Every year we need to asses if our uninterruptible power supply (UPS) is still ready to do what it was installed to do. In many cases home and commercial buildings can go a year without a single power outage. This can lure people into a false sense of security. All these systems need a check-up just like we do with the doctor, we need to ensure that 'IF' the unthinkable happens, the system is still ready to function as it should. Click here to find out about the best eaton ups available throughout Australia.
Here are some fundamental issues that have arisen when teams have conducted a yearly check on inactive UPS systems.
As with all machinery components they break down over time due to wear-and-tear, the same as car breaks or batteries, inevitably they have to be replaced regardless of the quality of the system installed.
The battery itself should be the first port of call. An industry standard recommendation is to replace them anywhere between 3-5 years under standard conditions (a system with proper ventilation, in a city with average temperatures and that the system is not taking on too much power load) if this is not the case the battery can suffer.
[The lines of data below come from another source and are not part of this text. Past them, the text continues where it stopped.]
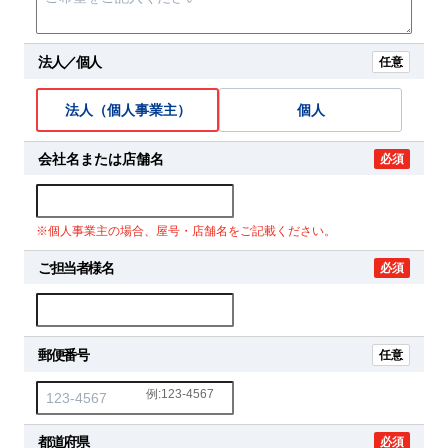
法人／個人
任意
法人（個人事業主）
個人
会社名または店舗名
必須
※個人事業主の場合、屋号・店舗名をご記載ください。
ご担当者様名
必須
郵便番号
任意
例:123-4567
都道府県
必須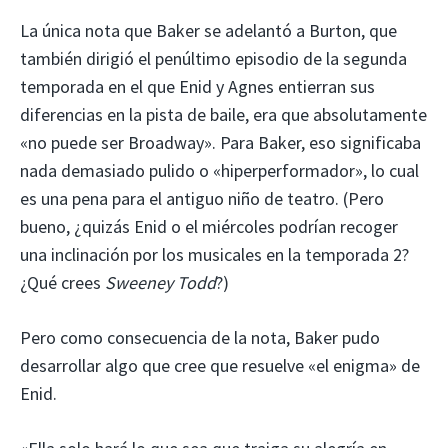
La única nota que Baker se adelantó a Burton, que
también dirigió el penúltimo episodio de la segunda
temporada en el que Enid y Agnes entierran sus
diferencias en la pista de baile, era que absolutamente
«no puede ser Broadway». Para Baker, eso significaba
nada demasiado pulido o «hiperperformador», lo cual
es una pena para el antiguo niño de teatro. (Pero
bueno, ¿quizás Enid o el miércoles podrían recoger
una inclinación por los musicales en la temporada 2?
¿Qué crees
Sweeney Todd
?)
Pero como consecuencia de la nota, Baker pudo
desarrollar algo que cree que resuelve «el enigma» de
Enid.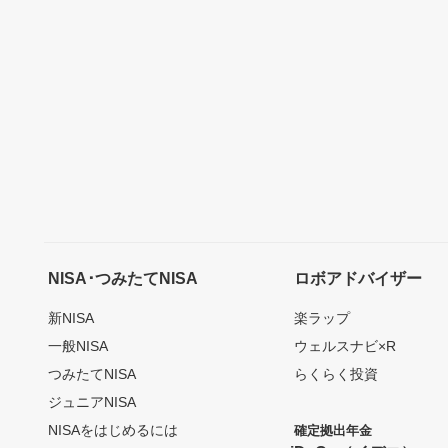
NISA･つみたてNISA
ロボアドバイザー
新NISA
楽ラップ
一般NISA
ウェルスナビ×R
つみたてNISA
らくらく投資
ジュニアNISA
NISAをはじめるには
確定拠出年金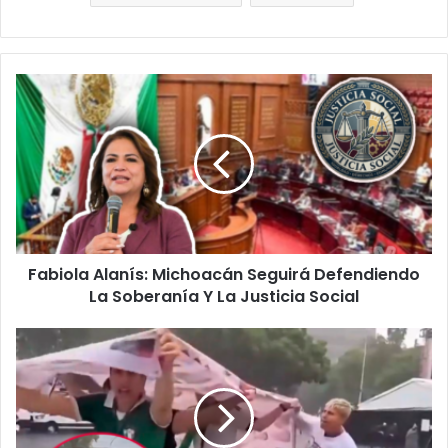
Fabiola
Alanís:
Michoacán
Seguirá
Defendiendo
La
Soberanía
Y
La
Fabiola Alanís: Michoacán Seguirá Defendiendo
Justicia
Social
La Soberanía Y La Justicia Social
#CDMX
Aficionados
Agreden
A
Madre
Buscadora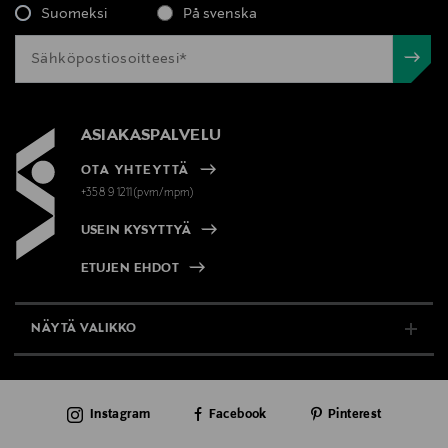
Suomeksi
På svenska
ASIAKASPALVELU
OTA YHTEYTTÄ
+358 9 1211(pvm/mpm)
USEIN KYSYTTYÄ
ETUJEN EHDOT
NÄYTÄ VALIKKO
TUKI & INFO
Instagram
Facebook
Pinterest
AJANKOHTAISTA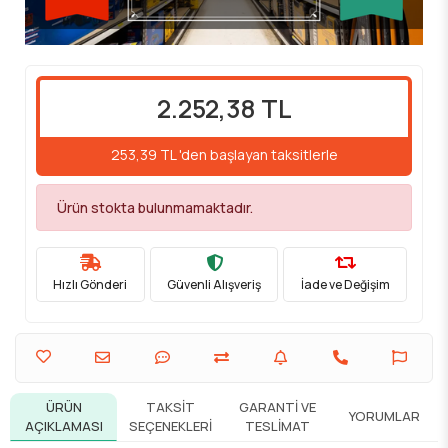
2.252,38 TL
253,39 TL 'den başlayan taksitlerle
Ürün stokta bulunmamaktadır.
Hızlı Gönderi
Güvenli Alışveriş
İade ve Değişim
ÜRÜN
TAKSIT
GARANTI VE
YORUMLAR
AÇIKLAMASI
SEÇENEKLERI
TESLIMAT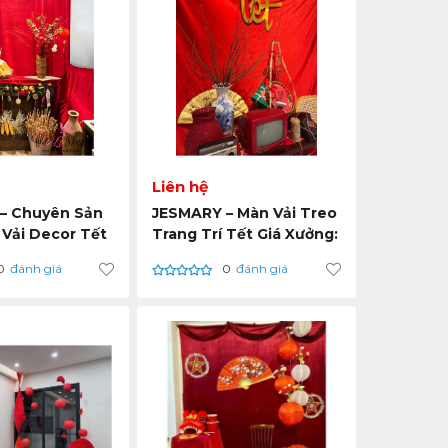
Liên hệ
– Chuyên Sản
JESMARY – Màn Vải Treo
Vải Decor Tết
Trang Trí Tết Giá Xưởng:
h Nghiệp Dự
Đặt Hàng Trực Tiếp Tại
0
đánh giá
0
đánh giá
TP. Hồ Chí Minh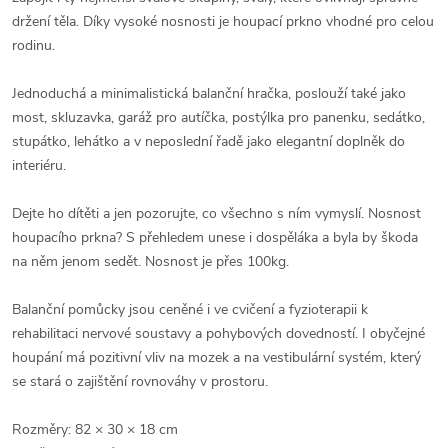
držení těla. Díky vysoké nosnosti je houpací prkno vhodné pro celou
rodinu.
Jednoduchá a minimalistická balanční hračka, poslouží také jako
most, skluzavka, garáž pro autíčka, postýlka pro panenku, sedátko,
stupátko, lehátko a v neposlední řadě jako elegantní doplněk do
interiéru.
Dejte ho dítěti a jen pozorujte, co všechno s ním vymyslí. Nosnost
houpacího prkna? S přehledem unese i dospěláka a byla by škoda
na něm jenom sedět. Nosnost je přes 100kg.
Balanční pomůcky jsou ceněné i ve cvičení a fyzioterapii k
rehabilitaci nervové soustavy a pohybových dovedností. I obyčejné
houpání má pozitivní vliv na mozek a na vestibulární systém, který
se stará o zajištění rovnováhy v prostoru.
Rozměry: 82 × 30 × 18 cm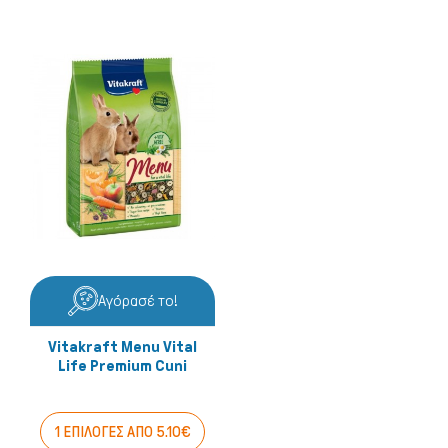
Αγόρασέ το!
Vitakraft Menu Vital
Life Premium Cuni
1 ΕΠΙΛΟΓΕΣ ΑΠΟ 5.10€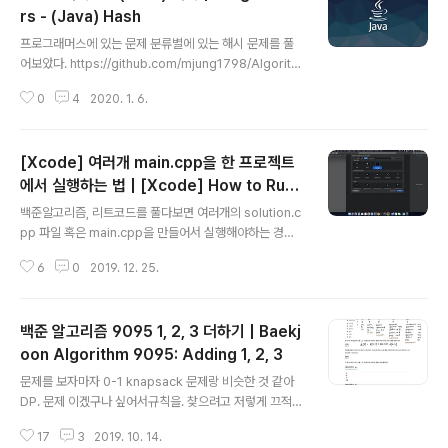
드를 제출할 때 static 변수를 사용하지 말자. 사용하더라
rs - (Java) Hash
글 내용
도 한번의 코드가 끝나면 static 변수를 초기화해주자pub
프로그래머스에 있는 문제 분류별에 있는 해시 문제를 풀
lic class Solution{ static int carry = 0..
어보았다. https://github.com/mjung1798/Algorith
m/tree/master/algorithm_JAVA/src/com/jyami/p
0
4
2020. 1. 6.
rogrammers/hash mjung1798/AlgorithmMy Alg
orithm Source Code Storage :). Contribute to mj
ung1798/Algorithm development by creating an
[Xcode] 여러개 main.cpp을 한 프로젝트
account on GitHub.github.com 1. HashMap의 유용
한 method .getOrDefault(T key, K defaultValue)
에서 실행하는 법 | [Xcode] How to Run
글 내용
완주하지 못한 선수를 풀면서 새로운 메소드를 알게 되었
Multiple main.cpp Files in a Single Pr
백준알고리즘, 리트코드를 풀다보면 여러개의 solution.c
다.public String solution(Strin..
oject
pp 파일 혹은 main.cpp을 만들어서 실행해야하는 경우
가 많습니다.한개의 Xcode 프로젝트에 여러개의 main.c
6
0
2019. 12. 25.
pp를 만드는 방법을 포스팅하려 합니다.1. 새로운 Xcode
프로젝트를 생성합니다.이때 프로젝트의 Command Lin
e Tool 으로 만들어 줍니다.2. 새로운 프로젝트의 옵션을
백준 알고리즘 9095 1, 2, 3 더하기 | Baekj
적어줍니다.3. Xcode project 프로젝트를 클릭합니다.
4. 프로젝트의 하단을 보면 프로젝트와 타겟에 대해 적혀
oon Algorithm 9095: Adding 1, 2, 3
글 내용
있는 바의 하단을 보면 + - 가 있습니다. 이때 +를 눌러서
​​문제를 보자마자 0-1 knapsack 문제랑 비슷한 것 같아
새로운 Target을 생성해줍니다.Target 생성도 역시 1~
DP. 문제 이겠구나 싶어서규칙을. 찾으려고 저렇게 끄적였
2와 같이 Command Line Tool로 선택을 하고, Produ
습니다ㅋㅋㅋ 처음 저 숫자들의 합만 봤을 때는 뭔가 생각
ct Name을 지정해서 생성합니다.5..
17
3
2019. 10. 14.
이 반복이 되고 더하기가 반복이 되면서. 뭔가 했는데전부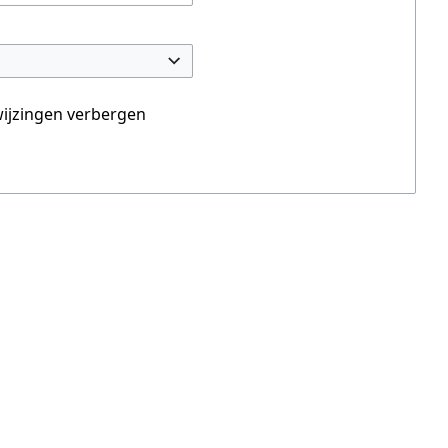
ijzingen verbergen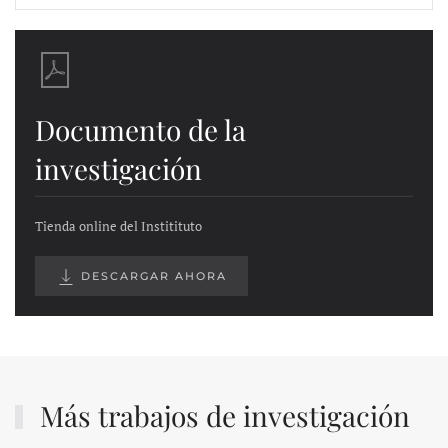
Documento de la
investigación
Tienda online del Institituto
DESCARGAR AHORA
Más trabajos de investigación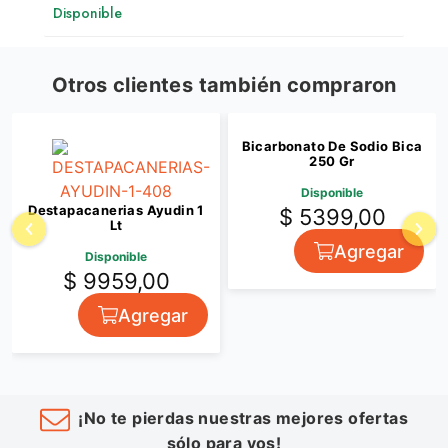
Disponible
Otros clientes también compraron
Bicarbonato De Sodio Bica
250 Gr
Disponible
Destapacanerias Ayudin 1
$ 5399,00
Lt
Agregar
Disponible
$ 9959,00
Agregar
¡No te pierdas nuestras mejores ofertas
sólo para vos!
A capacitor is a phrase you will come across when dealing with UPS engineers, what it does is eliminate any voltage fluctuations to enable a seamless transition in the result of power failure. A typical UPS system has multiple capacitors all joined, developed for smooth running, but when one capacitor has failed, the other automatically takes the load, meaning you have no idea one has failed.
A capacitors life expectancy is slightly higher than a battery usually around the 5-7 year mark as a ballpark. At this stage, it is recommended for a close visual inspection. Engineers will use thermal imaging to detect any issues and replace as seen fit.
UPS system is technically advance and robust, but as with all our everyday tools, wear-and-tear is a reality, be sure to keep your system maintained every year regardless of warranty.